* [EXERCISE GOAL] Look below for the line containing "Recruiting helps you". Reproduce it and every line after it exactly, and nothing more.

* [MATERIAL PROVIDED]
━━━━

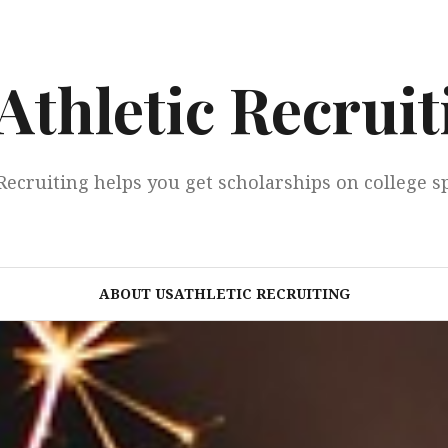
Athletic Recruit
Recruiting helps you get scholarships on college s
ABOUT USATHLETIC RECRUITING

━━━━

* [YOUR SOLUTION]
Recruiting helps you get scholarships on college s
ABOUT USATHLETIC RECRUITING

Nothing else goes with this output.